AIM OF THE EXERCISE:
Retype the material exactly, ending with the line containing "De 'El diario de Noa' a 'Materialistas': las".

SUPPLIED ENTRIES:
--*--

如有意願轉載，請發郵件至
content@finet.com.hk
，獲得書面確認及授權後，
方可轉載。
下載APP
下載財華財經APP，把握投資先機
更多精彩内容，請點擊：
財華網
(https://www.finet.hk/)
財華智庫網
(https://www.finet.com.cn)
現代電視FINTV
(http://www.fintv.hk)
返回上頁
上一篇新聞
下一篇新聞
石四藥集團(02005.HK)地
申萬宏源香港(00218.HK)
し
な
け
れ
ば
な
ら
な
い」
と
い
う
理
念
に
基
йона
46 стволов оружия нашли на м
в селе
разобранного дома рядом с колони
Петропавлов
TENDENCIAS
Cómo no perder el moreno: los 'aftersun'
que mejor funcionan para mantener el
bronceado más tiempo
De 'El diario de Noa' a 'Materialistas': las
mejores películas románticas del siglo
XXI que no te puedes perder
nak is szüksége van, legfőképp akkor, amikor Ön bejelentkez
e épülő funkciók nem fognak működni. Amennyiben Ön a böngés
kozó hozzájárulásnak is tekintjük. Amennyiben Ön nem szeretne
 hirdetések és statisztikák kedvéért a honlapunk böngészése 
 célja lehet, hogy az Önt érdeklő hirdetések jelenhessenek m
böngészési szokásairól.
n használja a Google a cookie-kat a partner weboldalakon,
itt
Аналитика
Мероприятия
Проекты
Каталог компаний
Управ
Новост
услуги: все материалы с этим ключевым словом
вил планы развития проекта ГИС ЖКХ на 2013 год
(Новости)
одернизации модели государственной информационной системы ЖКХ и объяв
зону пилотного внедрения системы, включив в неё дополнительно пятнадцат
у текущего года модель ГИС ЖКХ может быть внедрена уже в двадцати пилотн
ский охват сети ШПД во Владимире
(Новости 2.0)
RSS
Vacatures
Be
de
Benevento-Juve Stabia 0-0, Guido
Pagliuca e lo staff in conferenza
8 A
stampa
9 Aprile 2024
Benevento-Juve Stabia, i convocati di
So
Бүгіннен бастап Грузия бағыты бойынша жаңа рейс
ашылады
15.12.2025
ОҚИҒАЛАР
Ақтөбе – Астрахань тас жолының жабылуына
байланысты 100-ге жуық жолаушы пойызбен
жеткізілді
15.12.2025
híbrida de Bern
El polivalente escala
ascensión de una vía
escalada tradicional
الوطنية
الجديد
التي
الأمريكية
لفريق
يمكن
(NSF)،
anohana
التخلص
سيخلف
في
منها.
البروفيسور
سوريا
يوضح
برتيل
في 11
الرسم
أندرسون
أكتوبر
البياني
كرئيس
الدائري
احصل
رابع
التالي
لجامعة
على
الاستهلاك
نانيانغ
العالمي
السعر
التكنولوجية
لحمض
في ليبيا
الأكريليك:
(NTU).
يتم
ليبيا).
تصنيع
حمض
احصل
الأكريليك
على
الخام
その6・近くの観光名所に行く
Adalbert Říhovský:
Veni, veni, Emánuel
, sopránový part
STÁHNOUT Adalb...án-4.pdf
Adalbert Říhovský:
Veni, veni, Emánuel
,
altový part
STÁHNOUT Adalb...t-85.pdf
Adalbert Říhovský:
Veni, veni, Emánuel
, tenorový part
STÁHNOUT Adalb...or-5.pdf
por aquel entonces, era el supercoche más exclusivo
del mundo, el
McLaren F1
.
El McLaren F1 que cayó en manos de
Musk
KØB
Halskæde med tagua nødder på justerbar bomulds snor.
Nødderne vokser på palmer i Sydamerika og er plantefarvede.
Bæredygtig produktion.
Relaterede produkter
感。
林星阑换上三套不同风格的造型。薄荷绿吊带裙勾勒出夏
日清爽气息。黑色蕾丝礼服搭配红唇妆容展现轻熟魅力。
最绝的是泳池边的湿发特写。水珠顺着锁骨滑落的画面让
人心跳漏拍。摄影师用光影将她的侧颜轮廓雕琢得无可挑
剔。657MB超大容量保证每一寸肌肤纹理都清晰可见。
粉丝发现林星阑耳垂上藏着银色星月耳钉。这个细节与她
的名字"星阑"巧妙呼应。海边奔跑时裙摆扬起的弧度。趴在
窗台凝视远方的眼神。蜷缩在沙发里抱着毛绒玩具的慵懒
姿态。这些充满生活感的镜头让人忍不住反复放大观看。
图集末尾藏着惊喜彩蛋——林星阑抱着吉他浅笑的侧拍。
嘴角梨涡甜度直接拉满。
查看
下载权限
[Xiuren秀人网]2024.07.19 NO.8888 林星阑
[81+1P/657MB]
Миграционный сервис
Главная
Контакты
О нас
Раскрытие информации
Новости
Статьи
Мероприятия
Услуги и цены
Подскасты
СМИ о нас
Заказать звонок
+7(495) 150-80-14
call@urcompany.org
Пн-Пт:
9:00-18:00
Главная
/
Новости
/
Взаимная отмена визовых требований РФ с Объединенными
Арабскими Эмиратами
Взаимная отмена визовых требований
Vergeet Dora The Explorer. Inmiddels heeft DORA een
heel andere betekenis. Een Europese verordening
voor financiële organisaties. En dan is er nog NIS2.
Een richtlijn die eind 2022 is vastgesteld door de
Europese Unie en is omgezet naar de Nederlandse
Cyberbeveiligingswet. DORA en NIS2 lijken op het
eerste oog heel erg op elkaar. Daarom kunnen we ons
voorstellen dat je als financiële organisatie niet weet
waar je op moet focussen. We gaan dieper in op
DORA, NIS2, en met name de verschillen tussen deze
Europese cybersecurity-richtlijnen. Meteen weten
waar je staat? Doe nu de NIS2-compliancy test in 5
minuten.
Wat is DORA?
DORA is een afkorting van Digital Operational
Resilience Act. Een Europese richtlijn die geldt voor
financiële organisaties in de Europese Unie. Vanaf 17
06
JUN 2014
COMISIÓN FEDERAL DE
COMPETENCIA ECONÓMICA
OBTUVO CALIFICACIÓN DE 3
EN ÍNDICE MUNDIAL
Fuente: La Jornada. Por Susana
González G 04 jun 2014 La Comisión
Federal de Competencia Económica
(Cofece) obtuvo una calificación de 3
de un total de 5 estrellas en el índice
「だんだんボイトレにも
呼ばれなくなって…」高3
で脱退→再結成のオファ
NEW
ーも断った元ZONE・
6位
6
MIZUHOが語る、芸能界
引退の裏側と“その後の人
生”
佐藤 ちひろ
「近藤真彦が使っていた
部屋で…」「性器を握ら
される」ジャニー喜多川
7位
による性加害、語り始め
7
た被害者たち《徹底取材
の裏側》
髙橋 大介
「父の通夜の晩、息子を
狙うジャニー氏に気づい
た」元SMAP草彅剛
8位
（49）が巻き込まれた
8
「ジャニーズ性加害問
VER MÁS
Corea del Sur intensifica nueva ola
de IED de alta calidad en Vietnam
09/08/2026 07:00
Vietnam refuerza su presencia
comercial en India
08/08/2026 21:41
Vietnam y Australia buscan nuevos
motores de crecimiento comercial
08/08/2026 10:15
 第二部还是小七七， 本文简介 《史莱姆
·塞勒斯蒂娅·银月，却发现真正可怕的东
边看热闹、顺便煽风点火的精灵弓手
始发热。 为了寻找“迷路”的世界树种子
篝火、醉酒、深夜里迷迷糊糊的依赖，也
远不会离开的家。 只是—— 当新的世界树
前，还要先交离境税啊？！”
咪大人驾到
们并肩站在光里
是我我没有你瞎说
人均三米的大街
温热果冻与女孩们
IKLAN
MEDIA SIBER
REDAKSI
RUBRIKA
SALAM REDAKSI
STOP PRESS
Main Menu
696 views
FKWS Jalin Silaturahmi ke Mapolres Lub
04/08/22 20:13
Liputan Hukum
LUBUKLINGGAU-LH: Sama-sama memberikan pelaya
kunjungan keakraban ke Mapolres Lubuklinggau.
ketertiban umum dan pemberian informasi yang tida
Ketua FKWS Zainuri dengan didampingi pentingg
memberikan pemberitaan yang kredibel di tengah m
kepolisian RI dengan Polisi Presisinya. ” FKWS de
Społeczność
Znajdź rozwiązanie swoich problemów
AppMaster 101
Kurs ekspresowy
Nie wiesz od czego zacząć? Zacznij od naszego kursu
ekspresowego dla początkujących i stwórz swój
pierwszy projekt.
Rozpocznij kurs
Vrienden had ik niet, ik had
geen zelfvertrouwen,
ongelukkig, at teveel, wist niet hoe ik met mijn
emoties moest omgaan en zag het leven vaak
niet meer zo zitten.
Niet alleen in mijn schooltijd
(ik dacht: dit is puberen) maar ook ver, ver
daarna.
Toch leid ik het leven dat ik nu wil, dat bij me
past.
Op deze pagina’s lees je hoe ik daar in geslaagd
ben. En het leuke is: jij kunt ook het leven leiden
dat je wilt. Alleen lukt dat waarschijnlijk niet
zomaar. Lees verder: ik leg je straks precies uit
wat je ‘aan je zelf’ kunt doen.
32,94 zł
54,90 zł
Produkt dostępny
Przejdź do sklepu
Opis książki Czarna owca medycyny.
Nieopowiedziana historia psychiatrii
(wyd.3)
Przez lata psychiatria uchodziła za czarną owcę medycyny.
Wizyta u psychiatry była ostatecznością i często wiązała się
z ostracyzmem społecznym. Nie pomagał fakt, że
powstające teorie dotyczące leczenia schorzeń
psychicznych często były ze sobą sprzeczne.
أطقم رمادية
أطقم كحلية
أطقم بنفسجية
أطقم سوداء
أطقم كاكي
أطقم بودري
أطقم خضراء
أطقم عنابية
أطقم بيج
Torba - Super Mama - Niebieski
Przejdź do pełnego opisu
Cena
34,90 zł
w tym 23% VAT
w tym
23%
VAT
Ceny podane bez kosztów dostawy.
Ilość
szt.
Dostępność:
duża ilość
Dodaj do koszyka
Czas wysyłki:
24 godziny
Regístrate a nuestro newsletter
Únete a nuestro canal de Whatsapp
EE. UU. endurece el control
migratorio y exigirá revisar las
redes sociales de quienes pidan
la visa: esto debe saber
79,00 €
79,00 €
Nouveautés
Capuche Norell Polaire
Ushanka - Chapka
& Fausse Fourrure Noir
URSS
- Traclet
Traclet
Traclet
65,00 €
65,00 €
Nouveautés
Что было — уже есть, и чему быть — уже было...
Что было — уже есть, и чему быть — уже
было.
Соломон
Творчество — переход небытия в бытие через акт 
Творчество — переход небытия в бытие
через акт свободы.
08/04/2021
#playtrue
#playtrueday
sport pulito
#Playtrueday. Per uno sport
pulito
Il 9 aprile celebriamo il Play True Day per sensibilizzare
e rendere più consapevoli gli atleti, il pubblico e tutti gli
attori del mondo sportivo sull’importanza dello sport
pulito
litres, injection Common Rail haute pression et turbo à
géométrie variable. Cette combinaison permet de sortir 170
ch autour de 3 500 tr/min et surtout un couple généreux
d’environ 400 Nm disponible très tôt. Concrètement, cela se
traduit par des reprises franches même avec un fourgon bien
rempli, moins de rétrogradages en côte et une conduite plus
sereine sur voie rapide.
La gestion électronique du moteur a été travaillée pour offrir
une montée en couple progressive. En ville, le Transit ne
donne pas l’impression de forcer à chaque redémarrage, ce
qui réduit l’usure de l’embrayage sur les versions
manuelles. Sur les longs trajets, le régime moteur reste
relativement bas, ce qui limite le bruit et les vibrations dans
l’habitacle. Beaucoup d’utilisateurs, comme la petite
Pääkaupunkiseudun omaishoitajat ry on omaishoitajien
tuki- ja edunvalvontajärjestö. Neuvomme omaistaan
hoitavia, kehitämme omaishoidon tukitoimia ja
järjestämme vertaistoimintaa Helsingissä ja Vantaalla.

--*--

RESULT FOR THIS TASK:
如有意願轉載，請發郵件至
content@finet.com.hk
，獲得書面確認及授權後，
方可轉載。
下載APP
下載財華財經APP，把握投資先機
更多精彩内容，請點擊：
財華網
(https://www.finet.hk/)
財華智庫網
(https://www.finet.com.cn)
現代電視FINTV
(http://www.fintv.hk)
返回上頁
上一篇新聞
下一篇新聞
石四藥集團(02005.HK)地
申萬宏源香港(00218.HK)
し
な
け
れ
ば
な
ら
な
い」
と
い
う
理
念
に
基
йона
46 стволов оружия нашли на м
в селе
разобранного дома рядом с колони
Петропавлов
TENDENCIAS
Cómo no perder el moreno: los 'aftersun'
que mejor funcionan para mantener el
bronceado más tiempo
De 'El diario de Noa' a 'Materialistas': las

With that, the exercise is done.